Acceleration of Intel MKL on AMD Ryzen CPU's

The svd() function of LinearAlgebra works on variables that are StaticArrays or StaticVectors. To which degrees this is speed optimized I don’t know, try it yourself…

So I can use StaticArrays but not LoopVectorization?

Yes, you can use them independently.

Please, correct me if I am mistaken:
Well, it seems that the answer is that svd from LinearAlgebra converts the input matrices into static matrices, and then passes them to the svd routine of LAPACK. So it is taking advantage of static matrices.
Regarding the LoopVectorization, svd from LinearAlgebra does not use it. But LinearAlgebra uses the ScaLAPACK, which is multi-threaded, and hence, has the same advantage than LoopVectorization.
On the other hand, none of this can be changed if I put

using StaticArrays or using LoopVectorization
using LinearAlgebra

id est, the behavior of LinearAlgebra will not change if I import any of StaticArrays or LoopVectorization before importing LinearAlgebra.

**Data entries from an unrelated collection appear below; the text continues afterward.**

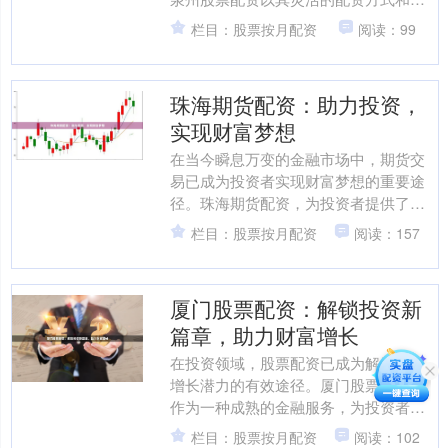
业的服务，助力投资者把握财富机遇。
栏目：股票按月配资
阅读：99
**放大收益** 股票....
珠海期货配资：助力投资，
实现财富梦想
在当今瞬息万变的金融市场中，期货交
易已成为投资者实现财富梦想的重要途
径。珠海期货配资，为投资者提供了杠
杆资金，助力其放大收益，加速财富积
栏目：股票按月配资
阅读：157
累。 **杠杆优势，放大....
厦门股票配资：解锁投资新
篇章，助力财富增长
在投资领域，股票配资已成为解锁财富
增长潜力的有效途径。厦门股票配资，
作为一种成熟的金融服务，为投资者提
供了杠杆效应，放大投资收益。 **杠杆
栏目：股票按月配资
阅读：102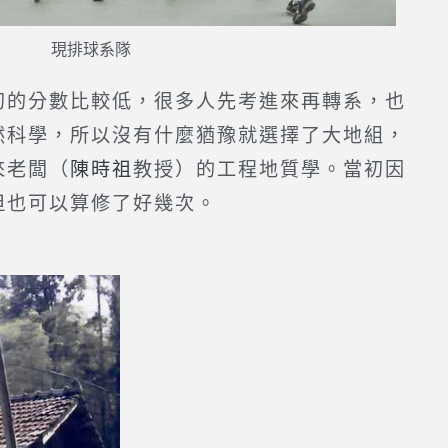
現排球系隊
的分數比較低，很多人先考進來再轉系，也
然科學，所以沒有什麼猶豫就選擇了大地組，
來老闆（
陳時祖
教授）的工程地質學。當初因
但也可以算修了好幾次。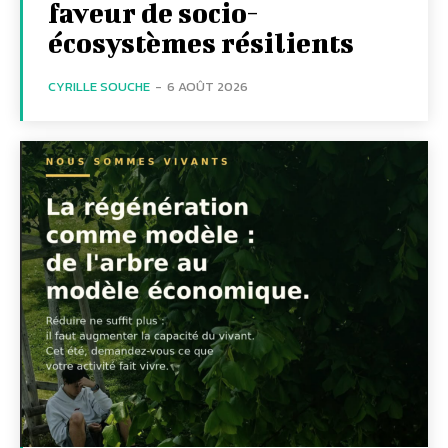
faveur de socio-
écosystèmes résilients
CYRILLE SOUCHE
-
6 AOÛT 2026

This is a misunderstanding. The main advantage of LoopVectorization is that it is using SIMD instructions (single instruction, multiple data) very effectively, which is orthogonal to multithreading.

Ok, but, does ScaLAPCK also use SIMD?, does LoopVectorization also use multi-threading?

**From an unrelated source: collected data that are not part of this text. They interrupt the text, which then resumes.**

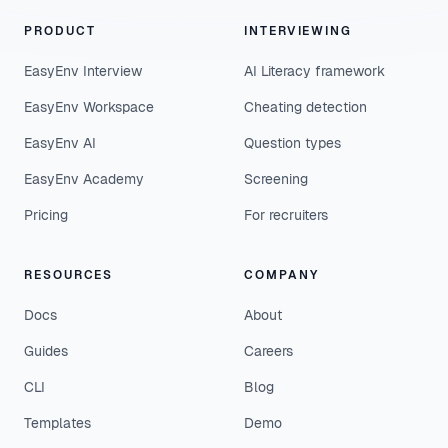
PRODUCT
INTERVIEWING
EasyEnv Interview
AI Literacy framework
EasyEnv Workspace
Cheating detection
EasyEnv AI
Question types
EasyEnv Academy
Screening
Pricing
For recruiters
RESOURCES
COMPANY
Docs
About
Guides
Careers
CLI
Blog
Templates
Demo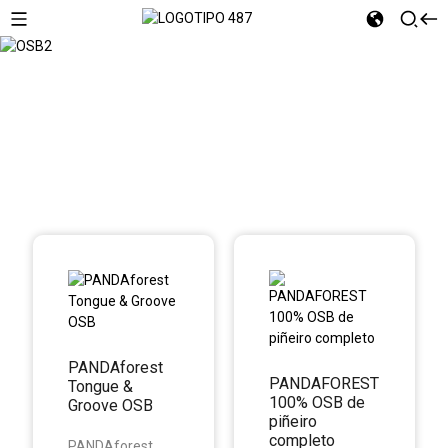
OSB2
PANDAforest
PANDAFOREST
Tongue &
100% OSB de
Groove OSB
piñeiro
completo
PANDAforest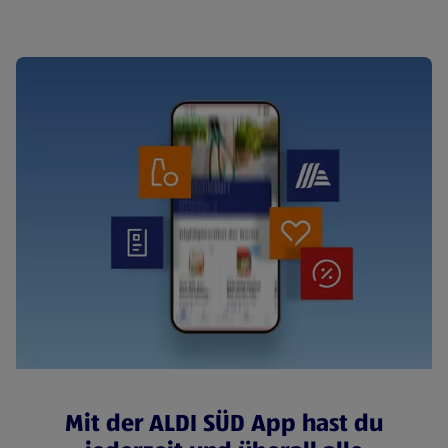
Mit der ALDI SÜD App hast du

It can also use multi-threading, if that is what you want:

https://juliasimd.github.io/LoopVectorization.jl/stable/examples/multithreading/#Multithreading

Ok, I understand now.
But the help on LoopVectorization is not clear about the purpose of this library. I think this is a general issue about help on any Julia package. I think that the first things that the help on LoopVectorization should say are that it purpose is to provide matrix operations that use SIMD and multi-threading, and also in which libraries (ScaLAPACK?) it is based in order to accomplish those purposes.
My question about the use of SIMD by ScaLAPCK, still remains.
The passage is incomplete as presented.